The education concept is based on the principles of ‘self-driven learning’ and mastery learning according to the theories of the ‘Leids Didactisch Model’ and the J4-Model, developed in the School for the Future; the ideas of De Bono and Gardner on learning to think and act creatively, conceptually and sensorially; and the latest insights in the area of e-learning. Knowledge of languages and ICT occupy a prominent position. So does internationalization, which is a natural and obvious part of our educational vision. Learning paths are designed as effectively and efficiently as possible, so that they are not only inspiring, but also do not last longer than necessary. In doing this we use strong, context-rich intramural and extramural learning environments.
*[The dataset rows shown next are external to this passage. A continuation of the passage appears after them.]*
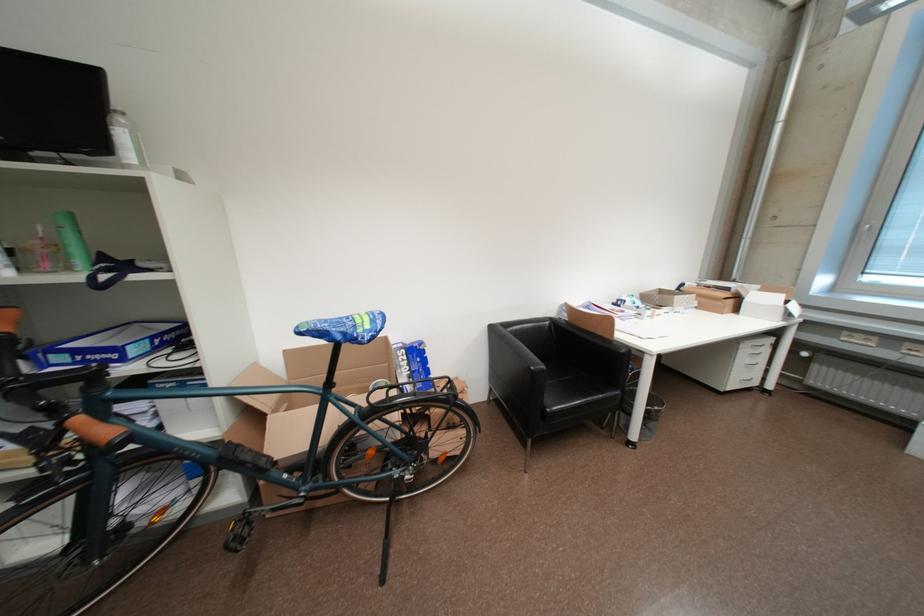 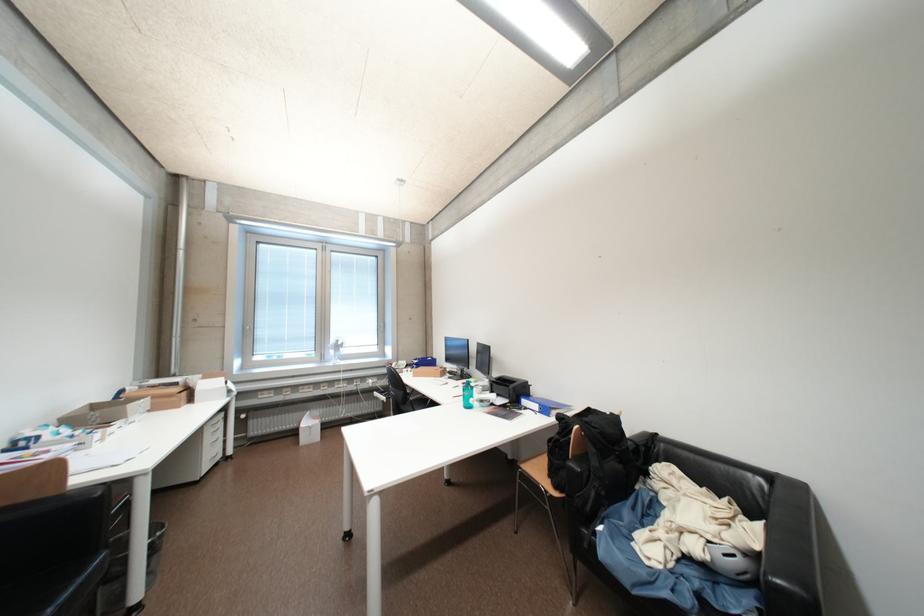 Where in the second image is the point corresponding to (754,352) from the first image?

(216, 432) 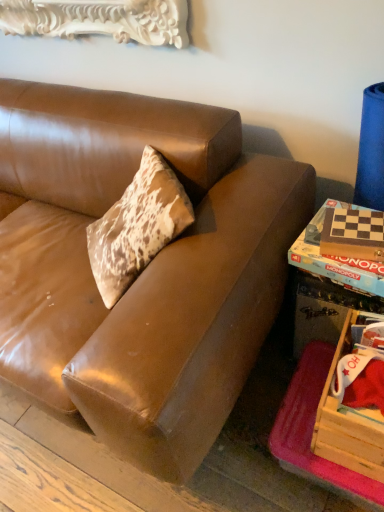 Describe the element at coordinates (353, 234) in the screenshot. The height and width of the screenshot is (512, 384). I see `checkerboard wood game board at right, the first book when ordered from front to back` at that location.

The width and height of the screenshot is (384, 512). Describe the element at coordinates (143, 272) in the screenshot. I see `brown leather couch at center` at that location.

Where is `wooden game board at lower right`? The height and width of the screenshot is (512, 384). wooden game board at lower right is located at coordinates (324, 310).

You are a GUI agent. You are given a task and a screenshot of the screen. Output one action in this format:
    pyautogui.click(x=<x>, y=<y>)
    Task: Click on the wooden crate at lower right
    
    Given the screenshot: What is the action you would take?
    pyautogui.click(x=348, y=424)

Therefore our students have contemporary and competitive professional, learning, career and citizenship competences, so that they are excellently qualified and prepared for the (international) employment market and (international) higher education. We strive to ensure that everyone who registers at the Koning Willem I College earns a diploma (at least at the European starting qualification level), which corresponds to his ambitions and qualities.


In the middle of society

The student never travels alone on his voyage, but always with others. In the college he travels with fellow students and staff. Outside the college he travels with businesses, institutions and organizations. This makes the Koning Willem I College a true Community College. Not an island, but a bustling center of intramural and extramural learning processes. Constantly evolving and with a deep social commitment, which is also the main motive: everything to serve the community, the society, to which the student belongs.


V EPILOGUE

Since the beginning of its centuries-old history the city of ’s-Hertogenbosch has attracted artists, scientists, thinkers and visionaries who have left their mark on the city. The city’s most famous son is the master painter and teacher Jheronimus Bosch (± 1450 – 1516). The way in which he was inspired by the city, its region and its inhabitants has been followed in many different areas. The Koning Willem I College continues this valuable tradition in its own unique way. By being a source and a role model of knowledge and culture. By striving for perfection. By constantly giving new impetuses to society. But above all, by being a strong, inspiring and contemporary learning environment.


REFERENCES
Boekaerts, M. (1994). Motivation in Education, The Fourteenth Vernon-Wall Lecture. Moreambe.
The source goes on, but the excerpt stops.